CNBC reports that PayPal recently hired Rich Hagen, a powerful brokerage industry, for a new division called Invest at PayPal, a fact confirmed by Hagen’s LinkedIn page. Hagen co-founded TradeKing, an automated investment platform that sold to Ally Invest for $ 275 million.

Hagen’s LinkedIn describes his work as “Leading PayPal’s Efforts to Explore Opportunities in the Consumer Investment Business.” As CNBC points out, at least 10 million Americans have started trading stocks for the first time during the first half of this year.

From CNBC:

When it came to commenting, PayPal directed CNBC to comments from CEO Dan Schulman during the company’s investment day in February, when he talked about the company’s long-term vision and how it can include many more services. including “investment capabilities”.

This is obviously not a denial, but it does not provide us with a timeline for PayPal’s wishes in the realm of retail investment. And that space could become much more muddy in the coming weeks in the months following Monday’s comment by SEC Chief Gary Gensler, who expressed interest in cracking down on business models that depend on free trade applications. actions like Robinhood.

Gensler said De Barron who is studying the possibility of banning so-called “order flow payment,” a completely legal practice on Wall Street that equates to get back to it for information.

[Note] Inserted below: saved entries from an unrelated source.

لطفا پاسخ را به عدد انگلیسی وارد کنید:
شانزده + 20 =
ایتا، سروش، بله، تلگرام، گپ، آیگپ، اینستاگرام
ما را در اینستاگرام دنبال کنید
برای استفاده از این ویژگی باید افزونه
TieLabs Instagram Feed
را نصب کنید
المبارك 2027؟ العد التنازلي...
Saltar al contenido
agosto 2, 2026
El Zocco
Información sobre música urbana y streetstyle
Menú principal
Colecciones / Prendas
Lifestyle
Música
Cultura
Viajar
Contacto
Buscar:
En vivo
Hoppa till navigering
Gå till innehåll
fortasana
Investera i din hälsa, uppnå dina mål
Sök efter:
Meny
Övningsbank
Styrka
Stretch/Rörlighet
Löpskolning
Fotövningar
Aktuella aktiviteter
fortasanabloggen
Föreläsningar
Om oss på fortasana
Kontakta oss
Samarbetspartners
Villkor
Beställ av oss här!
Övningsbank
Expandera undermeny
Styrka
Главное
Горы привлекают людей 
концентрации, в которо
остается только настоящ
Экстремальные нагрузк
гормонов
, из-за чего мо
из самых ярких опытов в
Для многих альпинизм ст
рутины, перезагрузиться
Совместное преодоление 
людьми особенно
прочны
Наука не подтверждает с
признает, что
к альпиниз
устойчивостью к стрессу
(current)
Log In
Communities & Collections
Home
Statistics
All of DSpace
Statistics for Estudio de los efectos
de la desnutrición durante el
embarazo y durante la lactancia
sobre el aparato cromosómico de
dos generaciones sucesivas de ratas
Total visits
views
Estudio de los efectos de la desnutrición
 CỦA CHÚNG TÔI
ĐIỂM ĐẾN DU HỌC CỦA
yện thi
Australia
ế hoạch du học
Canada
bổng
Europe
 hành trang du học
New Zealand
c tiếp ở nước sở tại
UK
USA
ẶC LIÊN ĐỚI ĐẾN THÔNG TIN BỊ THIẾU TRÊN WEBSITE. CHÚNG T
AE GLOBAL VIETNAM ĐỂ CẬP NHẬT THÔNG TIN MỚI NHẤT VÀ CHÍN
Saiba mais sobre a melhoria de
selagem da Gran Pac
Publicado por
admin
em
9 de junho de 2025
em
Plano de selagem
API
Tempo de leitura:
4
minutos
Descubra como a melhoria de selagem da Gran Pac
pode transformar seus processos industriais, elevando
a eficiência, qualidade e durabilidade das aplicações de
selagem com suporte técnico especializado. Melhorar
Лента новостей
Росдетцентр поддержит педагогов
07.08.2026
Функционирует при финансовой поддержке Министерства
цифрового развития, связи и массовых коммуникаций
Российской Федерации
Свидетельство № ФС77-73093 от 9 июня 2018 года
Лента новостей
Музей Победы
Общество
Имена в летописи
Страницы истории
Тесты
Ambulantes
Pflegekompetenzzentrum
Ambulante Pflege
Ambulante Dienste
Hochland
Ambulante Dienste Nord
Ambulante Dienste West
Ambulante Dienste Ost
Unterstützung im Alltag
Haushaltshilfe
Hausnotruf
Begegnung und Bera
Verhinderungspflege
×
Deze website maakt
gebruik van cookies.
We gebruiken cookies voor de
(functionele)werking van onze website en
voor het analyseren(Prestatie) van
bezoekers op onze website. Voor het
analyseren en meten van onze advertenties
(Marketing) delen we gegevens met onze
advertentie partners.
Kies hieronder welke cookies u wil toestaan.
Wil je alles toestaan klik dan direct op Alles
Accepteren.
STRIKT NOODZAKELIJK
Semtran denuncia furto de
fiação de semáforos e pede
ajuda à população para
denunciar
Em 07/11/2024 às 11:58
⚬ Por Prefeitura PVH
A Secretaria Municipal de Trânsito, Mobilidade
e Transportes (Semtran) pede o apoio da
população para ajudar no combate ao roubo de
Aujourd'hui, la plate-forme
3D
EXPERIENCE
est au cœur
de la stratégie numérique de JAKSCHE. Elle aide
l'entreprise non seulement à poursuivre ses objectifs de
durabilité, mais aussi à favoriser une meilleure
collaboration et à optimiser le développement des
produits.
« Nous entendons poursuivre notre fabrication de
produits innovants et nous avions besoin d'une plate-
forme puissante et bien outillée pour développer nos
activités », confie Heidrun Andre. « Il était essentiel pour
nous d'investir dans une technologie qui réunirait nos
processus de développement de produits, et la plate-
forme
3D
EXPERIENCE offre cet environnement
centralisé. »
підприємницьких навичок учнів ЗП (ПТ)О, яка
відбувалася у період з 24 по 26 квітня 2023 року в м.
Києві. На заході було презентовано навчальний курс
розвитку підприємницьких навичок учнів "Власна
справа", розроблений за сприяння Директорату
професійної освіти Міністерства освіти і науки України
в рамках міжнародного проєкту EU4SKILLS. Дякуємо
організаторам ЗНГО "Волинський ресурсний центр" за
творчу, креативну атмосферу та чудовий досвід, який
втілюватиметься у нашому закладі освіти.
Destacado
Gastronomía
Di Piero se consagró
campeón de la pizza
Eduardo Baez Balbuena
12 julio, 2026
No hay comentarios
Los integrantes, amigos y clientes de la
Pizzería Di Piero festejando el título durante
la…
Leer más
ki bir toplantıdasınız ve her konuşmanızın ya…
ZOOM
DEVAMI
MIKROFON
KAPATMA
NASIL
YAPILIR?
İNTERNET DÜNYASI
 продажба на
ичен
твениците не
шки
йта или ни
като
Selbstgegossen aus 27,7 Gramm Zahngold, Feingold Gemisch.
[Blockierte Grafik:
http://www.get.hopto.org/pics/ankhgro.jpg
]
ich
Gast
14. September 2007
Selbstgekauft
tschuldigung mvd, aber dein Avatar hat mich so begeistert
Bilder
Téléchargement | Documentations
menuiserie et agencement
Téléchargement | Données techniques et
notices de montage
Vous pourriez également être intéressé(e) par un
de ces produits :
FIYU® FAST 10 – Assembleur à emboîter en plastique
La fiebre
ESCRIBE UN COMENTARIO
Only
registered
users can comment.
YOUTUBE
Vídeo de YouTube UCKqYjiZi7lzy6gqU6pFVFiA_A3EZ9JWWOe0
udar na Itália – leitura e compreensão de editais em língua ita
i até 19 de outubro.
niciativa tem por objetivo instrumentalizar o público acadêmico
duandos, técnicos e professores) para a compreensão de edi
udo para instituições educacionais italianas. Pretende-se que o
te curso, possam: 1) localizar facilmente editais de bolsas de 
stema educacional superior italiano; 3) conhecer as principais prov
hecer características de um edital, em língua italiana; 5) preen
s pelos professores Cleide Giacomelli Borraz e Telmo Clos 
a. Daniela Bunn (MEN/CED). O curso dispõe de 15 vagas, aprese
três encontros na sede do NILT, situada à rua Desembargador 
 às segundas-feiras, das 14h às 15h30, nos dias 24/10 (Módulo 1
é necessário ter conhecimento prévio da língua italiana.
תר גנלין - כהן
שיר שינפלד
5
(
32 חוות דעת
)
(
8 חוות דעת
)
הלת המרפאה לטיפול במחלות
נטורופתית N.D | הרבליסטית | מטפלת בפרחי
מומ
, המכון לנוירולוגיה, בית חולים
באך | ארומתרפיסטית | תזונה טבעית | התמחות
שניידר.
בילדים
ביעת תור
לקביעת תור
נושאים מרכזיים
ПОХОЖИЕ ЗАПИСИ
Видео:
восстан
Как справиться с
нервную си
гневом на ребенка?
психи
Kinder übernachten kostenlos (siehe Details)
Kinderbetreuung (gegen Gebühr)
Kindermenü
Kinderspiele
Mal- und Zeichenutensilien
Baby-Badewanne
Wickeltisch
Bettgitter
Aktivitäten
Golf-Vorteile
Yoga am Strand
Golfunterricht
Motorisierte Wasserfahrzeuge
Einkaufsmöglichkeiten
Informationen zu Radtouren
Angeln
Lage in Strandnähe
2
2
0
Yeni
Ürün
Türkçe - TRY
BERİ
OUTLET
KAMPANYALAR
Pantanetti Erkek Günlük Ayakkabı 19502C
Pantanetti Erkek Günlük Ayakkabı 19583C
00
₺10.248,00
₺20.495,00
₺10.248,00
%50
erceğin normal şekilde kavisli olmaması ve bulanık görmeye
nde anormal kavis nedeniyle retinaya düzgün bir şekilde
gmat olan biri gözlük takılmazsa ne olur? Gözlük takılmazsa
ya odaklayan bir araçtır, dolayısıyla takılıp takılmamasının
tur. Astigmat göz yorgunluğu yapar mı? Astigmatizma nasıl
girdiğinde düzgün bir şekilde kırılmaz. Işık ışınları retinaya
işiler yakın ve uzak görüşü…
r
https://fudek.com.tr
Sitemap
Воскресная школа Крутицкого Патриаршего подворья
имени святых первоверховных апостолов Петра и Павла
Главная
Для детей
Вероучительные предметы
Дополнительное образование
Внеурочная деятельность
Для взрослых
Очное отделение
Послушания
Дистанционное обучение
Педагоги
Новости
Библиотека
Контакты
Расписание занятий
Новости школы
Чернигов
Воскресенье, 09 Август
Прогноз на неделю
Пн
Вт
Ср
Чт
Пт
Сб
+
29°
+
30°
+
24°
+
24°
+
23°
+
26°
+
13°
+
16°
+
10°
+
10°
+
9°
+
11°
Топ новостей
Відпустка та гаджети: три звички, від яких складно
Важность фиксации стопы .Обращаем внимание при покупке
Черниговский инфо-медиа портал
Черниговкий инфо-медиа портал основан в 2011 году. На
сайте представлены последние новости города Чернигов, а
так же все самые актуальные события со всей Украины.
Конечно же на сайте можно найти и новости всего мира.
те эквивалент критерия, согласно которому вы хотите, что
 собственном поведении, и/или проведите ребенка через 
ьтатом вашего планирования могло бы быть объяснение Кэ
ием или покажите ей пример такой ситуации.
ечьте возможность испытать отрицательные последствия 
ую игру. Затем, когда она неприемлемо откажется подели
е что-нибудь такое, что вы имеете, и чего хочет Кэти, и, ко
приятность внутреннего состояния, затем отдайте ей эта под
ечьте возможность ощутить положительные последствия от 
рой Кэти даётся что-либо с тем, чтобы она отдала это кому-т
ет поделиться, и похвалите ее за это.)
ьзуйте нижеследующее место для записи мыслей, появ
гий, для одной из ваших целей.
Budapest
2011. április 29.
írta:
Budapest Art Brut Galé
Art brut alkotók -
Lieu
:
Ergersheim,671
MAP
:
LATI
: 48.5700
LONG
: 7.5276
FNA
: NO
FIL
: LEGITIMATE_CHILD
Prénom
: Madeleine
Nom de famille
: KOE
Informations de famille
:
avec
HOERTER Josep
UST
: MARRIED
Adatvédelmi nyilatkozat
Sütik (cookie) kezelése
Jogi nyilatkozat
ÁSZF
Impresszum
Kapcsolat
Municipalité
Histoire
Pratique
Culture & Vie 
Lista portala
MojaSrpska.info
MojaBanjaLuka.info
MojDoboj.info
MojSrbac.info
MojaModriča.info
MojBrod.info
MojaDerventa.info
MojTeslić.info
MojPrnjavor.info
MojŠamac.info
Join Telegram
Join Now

The practice is banned in the UK and Canada.

From a new report to the New York News Monday:

Gensler told Barron’s that the practice has “an inherent conflict of interest” so that companies running the operations can benefit from this information.

“They get the data, they get the first glance, they get to match buyers and sellers of that order flow,” he said.

Over the past few months, Mr Gensler has made a number of statements saying he was looking closely at the practice and was open to a wide range of regulatory options. He ordered the agency to examine the matter shortly after it was confirmed; the review is ongoing.

PayPal’s interest in allowing average users to trade stocks seems very real, but obviously the SEC could throw a key into the company’s business model if PayPal wanted to pay for the flow of orders. But this is not the only way to make money with retail investment, but it is the most popular right now.